TASK ▸
Could you return each line of the material that has "Kebijakan" in it?
[[ GIVEN RECORDS open ]]
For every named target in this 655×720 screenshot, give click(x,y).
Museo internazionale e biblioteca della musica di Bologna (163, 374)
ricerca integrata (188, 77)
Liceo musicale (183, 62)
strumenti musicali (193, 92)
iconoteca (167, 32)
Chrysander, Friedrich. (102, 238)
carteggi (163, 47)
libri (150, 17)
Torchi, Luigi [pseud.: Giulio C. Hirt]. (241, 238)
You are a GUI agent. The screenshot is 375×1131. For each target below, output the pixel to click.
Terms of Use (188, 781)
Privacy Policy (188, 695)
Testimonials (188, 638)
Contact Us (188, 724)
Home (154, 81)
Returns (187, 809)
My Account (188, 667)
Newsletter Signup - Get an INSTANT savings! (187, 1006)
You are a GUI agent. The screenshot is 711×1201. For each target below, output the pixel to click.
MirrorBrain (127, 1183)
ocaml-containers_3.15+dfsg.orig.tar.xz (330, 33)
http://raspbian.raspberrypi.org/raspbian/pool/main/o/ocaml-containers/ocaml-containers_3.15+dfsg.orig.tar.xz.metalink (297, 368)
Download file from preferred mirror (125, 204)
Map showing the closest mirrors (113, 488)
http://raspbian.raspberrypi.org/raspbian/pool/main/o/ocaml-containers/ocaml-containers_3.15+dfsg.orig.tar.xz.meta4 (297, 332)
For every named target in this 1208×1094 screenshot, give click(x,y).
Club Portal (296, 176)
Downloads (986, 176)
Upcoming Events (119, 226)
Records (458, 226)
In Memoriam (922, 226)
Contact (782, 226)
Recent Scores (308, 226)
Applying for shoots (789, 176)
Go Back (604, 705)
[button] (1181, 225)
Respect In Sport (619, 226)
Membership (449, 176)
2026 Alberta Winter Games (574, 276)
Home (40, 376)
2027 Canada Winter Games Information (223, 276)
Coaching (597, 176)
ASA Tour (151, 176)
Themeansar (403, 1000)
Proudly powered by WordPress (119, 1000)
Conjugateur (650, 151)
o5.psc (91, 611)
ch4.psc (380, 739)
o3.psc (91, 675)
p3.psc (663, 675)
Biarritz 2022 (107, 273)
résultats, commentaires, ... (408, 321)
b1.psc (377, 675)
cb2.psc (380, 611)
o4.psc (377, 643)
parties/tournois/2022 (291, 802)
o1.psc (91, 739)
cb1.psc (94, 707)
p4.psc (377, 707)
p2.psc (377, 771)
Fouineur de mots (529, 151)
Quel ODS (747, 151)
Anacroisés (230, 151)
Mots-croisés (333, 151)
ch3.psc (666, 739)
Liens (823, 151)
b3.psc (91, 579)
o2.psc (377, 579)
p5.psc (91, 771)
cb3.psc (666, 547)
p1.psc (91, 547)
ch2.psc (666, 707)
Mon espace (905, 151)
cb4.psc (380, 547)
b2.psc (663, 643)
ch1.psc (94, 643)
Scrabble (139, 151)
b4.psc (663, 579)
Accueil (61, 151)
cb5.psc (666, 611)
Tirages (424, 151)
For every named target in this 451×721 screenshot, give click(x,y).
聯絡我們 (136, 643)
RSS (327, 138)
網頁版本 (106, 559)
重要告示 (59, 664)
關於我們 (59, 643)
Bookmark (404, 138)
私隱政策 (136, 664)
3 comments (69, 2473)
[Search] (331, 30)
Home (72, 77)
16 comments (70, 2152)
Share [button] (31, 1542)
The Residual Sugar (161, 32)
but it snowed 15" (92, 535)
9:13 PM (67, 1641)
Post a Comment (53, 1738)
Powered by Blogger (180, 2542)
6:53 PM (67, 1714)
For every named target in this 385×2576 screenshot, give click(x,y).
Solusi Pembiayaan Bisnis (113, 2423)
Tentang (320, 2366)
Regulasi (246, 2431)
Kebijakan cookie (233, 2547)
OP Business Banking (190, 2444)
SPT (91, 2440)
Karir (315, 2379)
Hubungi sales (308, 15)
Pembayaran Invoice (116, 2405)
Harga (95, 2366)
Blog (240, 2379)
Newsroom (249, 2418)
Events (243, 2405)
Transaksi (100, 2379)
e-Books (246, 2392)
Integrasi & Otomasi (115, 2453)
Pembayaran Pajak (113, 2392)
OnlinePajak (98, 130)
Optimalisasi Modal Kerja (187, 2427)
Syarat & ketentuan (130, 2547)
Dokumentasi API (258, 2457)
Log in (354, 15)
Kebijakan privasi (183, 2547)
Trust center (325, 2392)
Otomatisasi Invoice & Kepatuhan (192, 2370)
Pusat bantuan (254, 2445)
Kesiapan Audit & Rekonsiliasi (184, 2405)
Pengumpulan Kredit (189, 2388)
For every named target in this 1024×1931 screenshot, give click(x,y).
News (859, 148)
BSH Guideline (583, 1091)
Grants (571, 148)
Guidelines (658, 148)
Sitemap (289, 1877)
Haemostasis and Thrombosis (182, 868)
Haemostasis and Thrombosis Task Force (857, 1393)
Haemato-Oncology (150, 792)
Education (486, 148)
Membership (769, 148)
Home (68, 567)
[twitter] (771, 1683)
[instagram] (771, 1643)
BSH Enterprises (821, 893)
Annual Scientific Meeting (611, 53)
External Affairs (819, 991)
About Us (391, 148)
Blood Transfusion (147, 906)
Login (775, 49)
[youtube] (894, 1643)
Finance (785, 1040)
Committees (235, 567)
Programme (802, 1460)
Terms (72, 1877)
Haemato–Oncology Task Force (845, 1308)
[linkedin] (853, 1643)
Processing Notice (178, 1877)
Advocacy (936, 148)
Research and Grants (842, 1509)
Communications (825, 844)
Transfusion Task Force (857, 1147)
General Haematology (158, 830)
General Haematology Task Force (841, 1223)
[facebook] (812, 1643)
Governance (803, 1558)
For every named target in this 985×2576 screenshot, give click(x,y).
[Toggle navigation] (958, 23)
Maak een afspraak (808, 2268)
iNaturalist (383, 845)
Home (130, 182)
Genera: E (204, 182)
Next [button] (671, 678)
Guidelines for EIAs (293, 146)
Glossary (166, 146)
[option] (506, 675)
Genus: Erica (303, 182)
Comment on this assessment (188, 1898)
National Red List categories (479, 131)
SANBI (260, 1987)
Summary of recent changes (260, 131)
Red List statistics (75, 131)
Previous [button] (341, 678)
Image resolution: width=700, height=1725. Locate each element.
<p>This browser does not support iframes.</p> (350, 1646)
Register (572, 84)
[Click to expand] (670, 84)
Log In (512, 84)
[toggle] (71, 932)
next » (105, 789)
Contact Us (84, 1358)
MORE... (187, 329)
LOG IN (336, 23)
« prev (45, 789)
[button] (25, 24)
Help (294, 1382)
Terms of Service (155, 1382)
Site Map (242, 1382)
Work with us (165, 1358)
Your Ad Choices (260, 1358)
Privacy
[[ GIVEN RECORDS closed ]]
TASK RESULT ▸
Kebijakan cookie (233, 2547)
Kebijakan privasi (183, 2547)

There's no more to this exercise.